Message par chapati le Dim 24 Juin - 15:43

Voilà ce que je tenais sans arriver à le clarifier : c'est pas tant que chez Deleuze il soit question de l'histoire de la pensée que de l'histoire de la philosophie. C'est que ça me gênait de parler d'une évolution de la pensée (ou de l'intelligence), en plus sur un temps aussi bref que deux mille ans, j'y voyais pas trop de sens. Bref, c'est là je pense qu'intervient "l'image de la pensée". L'image de la pensée (mon idée du jour), c'est que ce ne serait pas/plus de l'ordre d'un progrès de l'esprit, mais plutôt quelque chose en rapport avec le déniaisement d'une pensée philosophique engluée dans des limites religieuses et/ou transcendantes. Bref, la philo serait posée et son histoire pensée par Deleuze dans un cadre strict en rapport avec une histoire de l'image de la pensée avec laquelle il s'agirait de rompre, dont il s'agirait de s'extirper.

C'est qu'alors les choses s'enchaînent beaucoup mieux. On comprend (enfin je comprends) pourquoi par exemple il insiste tant sur l'origine grecque de la philosophie, quand nul doute qu'une philosophie indienne ou chinoise par exemple - au sens "art de penser le monde" - semble tout aussi estimable que la nôtre : Deleuze part des grecs parce qu'il s'inscrit la philo dans et par rapport au cadre de son histoire (de la philo).
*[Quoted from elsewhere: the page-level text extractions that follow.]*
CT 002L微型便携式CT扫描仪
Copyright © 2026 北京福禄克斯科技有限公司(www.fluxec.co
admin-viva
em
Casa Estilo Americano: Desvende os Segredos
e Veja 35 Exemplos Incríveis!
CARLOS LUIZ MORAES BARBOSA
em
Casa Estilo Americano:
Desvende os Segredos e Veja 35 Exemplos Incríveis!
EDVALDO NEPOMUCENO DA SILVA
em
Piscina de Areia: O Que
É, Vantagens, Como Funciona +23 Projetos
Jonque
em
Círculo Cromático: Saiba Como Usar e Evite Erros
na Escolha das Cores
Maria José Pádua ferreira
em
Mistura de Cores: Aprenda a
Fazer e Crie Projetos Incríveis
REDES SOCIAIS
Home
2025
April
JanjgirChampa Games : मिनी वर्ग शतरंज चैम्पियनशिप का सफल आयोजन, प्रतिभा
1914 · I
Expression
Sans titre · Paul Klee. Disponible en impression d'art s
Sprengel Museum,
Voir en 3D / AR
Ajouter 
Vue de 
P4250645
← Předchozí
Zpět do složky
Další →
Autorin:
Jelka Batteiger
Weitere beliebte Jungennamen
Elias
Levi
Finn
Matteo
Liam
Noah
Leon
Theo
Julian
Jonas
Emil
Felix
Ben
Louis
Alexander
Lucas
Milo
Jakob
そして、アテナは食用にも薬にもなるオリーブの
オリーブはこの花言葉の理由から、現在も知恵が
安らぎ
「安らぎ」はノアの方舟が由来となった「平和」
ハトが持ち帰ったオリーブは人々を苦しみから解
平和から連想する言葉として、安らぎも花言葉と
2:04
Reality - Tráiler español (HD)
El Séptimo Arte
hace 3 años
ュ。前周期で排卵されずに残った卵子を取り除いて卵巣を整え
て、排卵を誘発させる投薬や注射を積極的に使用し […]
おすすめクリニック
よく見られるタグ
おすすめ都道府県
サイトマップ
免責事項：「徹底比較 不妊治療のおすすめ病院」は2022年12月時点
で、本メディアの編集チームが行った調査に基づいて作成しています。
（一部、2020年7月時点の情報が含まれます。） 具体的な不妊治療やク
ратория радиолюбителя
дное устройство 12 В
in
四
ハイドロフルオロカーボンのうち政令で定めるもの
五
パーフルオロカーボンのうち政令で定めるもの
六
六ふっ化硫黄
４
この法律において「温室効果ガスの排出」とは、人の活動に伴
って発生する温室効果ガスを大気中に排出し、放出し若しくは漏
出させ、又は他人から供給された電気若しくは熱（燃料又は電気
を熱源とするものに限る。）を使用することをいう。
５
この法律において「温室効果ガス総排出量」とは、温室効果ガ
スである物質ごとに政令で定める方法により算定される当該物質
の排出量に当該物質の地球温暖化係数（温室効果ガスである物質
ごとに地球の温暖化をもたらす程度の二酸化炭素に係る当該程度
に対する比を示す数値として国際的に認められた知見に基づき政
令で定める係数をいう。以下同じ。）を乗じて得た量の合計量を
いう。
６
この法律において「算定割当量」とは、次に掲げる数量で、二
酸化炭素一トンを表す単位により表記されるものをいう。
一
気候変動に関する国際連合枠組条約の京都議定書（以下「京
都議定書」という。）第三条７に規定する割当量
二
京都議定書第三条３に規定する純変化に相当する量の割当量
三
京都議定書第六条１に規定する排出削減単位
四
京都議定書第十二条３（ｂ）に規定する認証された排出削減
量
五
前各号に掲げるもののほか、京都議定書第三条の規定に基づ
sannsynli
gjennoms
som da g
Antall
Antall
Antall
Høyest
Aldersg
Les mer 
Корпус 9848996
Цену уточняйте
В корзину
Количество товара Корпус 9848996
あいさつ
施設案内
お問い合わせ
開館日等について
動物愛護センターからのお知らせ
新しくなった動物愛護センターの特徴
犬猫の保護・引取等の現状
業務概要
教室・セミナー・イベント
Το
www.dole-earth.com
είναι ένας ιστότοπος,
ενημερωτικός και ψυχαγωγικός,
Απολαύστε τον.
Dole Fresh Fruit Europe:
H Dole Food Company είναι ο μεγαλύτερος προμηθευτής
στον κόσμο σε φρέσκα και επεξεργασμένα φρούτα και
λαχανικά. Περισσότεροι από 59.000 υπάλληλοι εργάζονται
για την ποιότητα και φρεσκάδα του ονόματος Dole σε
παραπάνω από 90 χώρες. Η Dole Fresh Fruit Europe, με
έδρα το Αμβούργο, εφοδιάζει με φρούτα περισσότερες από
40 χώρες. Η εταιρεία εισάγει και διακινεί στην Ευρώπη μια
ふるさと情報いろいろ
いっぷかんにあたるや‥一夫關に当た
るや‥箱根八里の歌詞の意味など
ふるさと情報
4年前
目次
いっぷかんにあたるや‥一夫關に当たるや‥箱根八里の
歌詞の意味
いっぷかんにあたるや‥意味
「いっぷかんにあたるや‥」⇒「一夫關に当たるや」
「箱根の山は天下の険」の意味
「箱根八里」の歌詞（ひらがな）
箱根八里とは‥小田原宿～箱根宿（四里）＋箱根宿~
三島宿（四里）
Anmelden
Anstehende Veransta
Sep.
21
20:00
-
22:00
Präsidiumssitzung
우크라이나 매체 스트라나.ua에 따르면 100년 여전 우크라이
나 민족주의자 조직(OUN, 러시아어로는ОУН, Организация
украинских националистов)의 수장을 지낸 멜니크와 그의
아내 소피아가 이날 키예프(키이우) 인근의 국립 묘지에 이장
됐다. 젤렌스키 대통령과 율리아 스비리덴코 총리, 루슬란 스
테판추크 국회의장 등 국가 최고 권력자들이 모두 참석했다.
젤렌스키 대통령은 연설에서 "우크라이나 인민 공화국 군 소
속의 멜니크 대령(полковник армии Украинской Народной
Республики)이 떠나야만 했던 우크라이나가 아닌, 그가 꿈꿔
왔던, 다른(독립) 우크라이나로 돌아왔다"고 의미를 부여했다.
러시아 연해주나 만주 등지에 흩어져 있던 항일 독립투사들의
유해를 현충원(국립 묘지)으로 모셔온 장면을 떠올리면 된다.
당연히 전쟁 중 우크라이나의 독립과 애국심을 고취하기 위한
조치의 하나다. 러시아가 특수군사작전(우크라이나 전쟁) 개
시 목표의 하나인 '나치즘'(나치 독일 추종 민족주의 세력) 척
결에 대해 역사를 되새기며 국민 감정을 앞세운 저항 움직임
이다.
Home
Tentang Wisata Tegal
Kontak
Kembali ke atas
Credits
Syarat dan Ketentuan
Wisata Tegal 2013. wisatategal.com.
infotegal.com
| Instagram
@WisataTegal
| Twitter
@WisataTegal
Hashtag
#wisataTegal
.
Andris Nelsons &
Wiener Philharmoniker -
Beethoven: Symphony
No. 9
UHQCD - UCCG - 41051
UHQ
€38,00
On comprend aussi (je comprends) pourquoi il parle par exemple de la phénoménologie comme étant "en retard" par rapport à Bergson (c'est que cette histoire de retard pouvait avoir quelque chose d'arrogant, ce qui me turlupinait de sa part). Je comprends aussi comment il peut être associé (par les américains), à un philosophe de la "déconstruction" : de la philo donc. Tout cela m'échappait (faut que je relise le début de "Qu'est-ce que la Philo").

Dans ce cadre donc, Deleuze répond clairement à l'histoire de la philosophie, qui pour lui répondrait elle-même à une pensée (plus ancienne) imbibée de religieux. Il évoque à plusieurs reprises l'effort grec de s'extirper de ce modèle, mais qui avec Platon en particulier réintroduira de la transcendance, pour aboutir à ce que Foucault définit sans ambiguïté en disant que jusqu'à Descartes, connaître consistait à déchiffrer ce qui était écrit dans le livre des dieux. Je comprends au passage en quoi Descartes prend une telle importance quand pour ma part, je trouvais carrément saugrenu de lui attribuer la "découverte" d'univers mentaux, de vision du monde propres à chacun (ça me paraissait tellement évident que chacun ait conscience de son propre univers mental... ou à défaut de celui de l'autre, tant ça paraît évident que personne n'a attendu Descartes pour juger son voisin). Descartes est donc important non par cet espèce de lieu commun du subjectif qu'il met en avant dans un monde de transcendance, mais bien parce qu'il réussit à faire rentrer son idée dans le cadre de la philosophie : il est important parce qu'après lui, la philo daignera prendre en compte le cogito plus que le cadre du livre divin qu'il s'agissait auparavant de déchiffrer. Et là encore on est dans la pure histoire de la philo, et non dans celle d'une histoire (évolutive) de la pensée.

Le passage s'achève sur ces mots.